Some people are on his side, mostly.
One commenter was immediately on his team, writing, "Medical schools are very competitive and everyone of them have a minimum GPA requirement. If her GPA is below that, they’ll automatically reject her without the chance of an interview.
"While she can make a decent living with a biology degree, she has to be good in science and math to excel in those fields. If she’s making B’s and C’s, they’re not even going to interview her."
The mom might be giving her daughter false hope.
One person went a step further and blamed the mom. They wrote, "I actually don't think the mother is being supportive. Rather, she is giving her daughter false hope. She's not being kind, she's being cruel.
"Extracurriculars and whether you're a nice caring person and stuff are things that get taken into consideration after you've met the academic requirements. This idea she's spouting that somehow Sarah will just pull off a great interview is just absurd. She's not going to get an interview, they're not even going to look at her history of volunteer work.

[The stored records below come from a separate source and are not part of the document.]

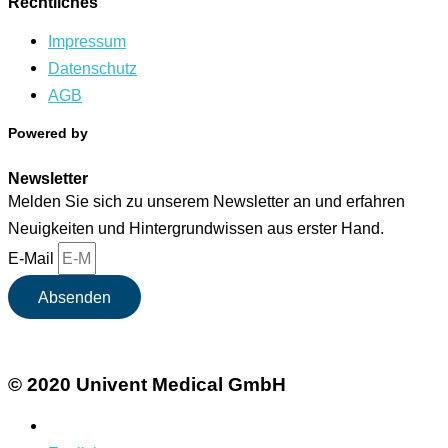
Rechtliches
Impressum
Datenschutz
AGB
Powered by
Newsletter
Melden Sie sich zu unserem Newsletter an und erfahren
Neuigkeiten und Hintergrundwissen aus erster Hand.
E-Mail
Absenden
© 2020 Univent Medical GmbH
Deutsch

"It's just not going to get that far. The most thought anyone is going to give Sarah's application is to wonder why anyone would bother applying for a course that they clearly don't meet the prerequisites for."
But maybe there is a third way.
A third commenter presents a different option, writing, "I agree that she's not doing to get into med school, but she seems to be doing well enough to get her bachelor's, so I don't think it's a waste to continue. Switching to a soft science isn't going to likely result in better prospects than a BS in the sciences anyway.
"I think the daughter needs to get a tutor and see if she can strengthen her foundation, as well as come up with a plan B. [The stepdad's] money isn't wasted if she doesn't get in to need school after undergrad, as long as she stays in the sciences."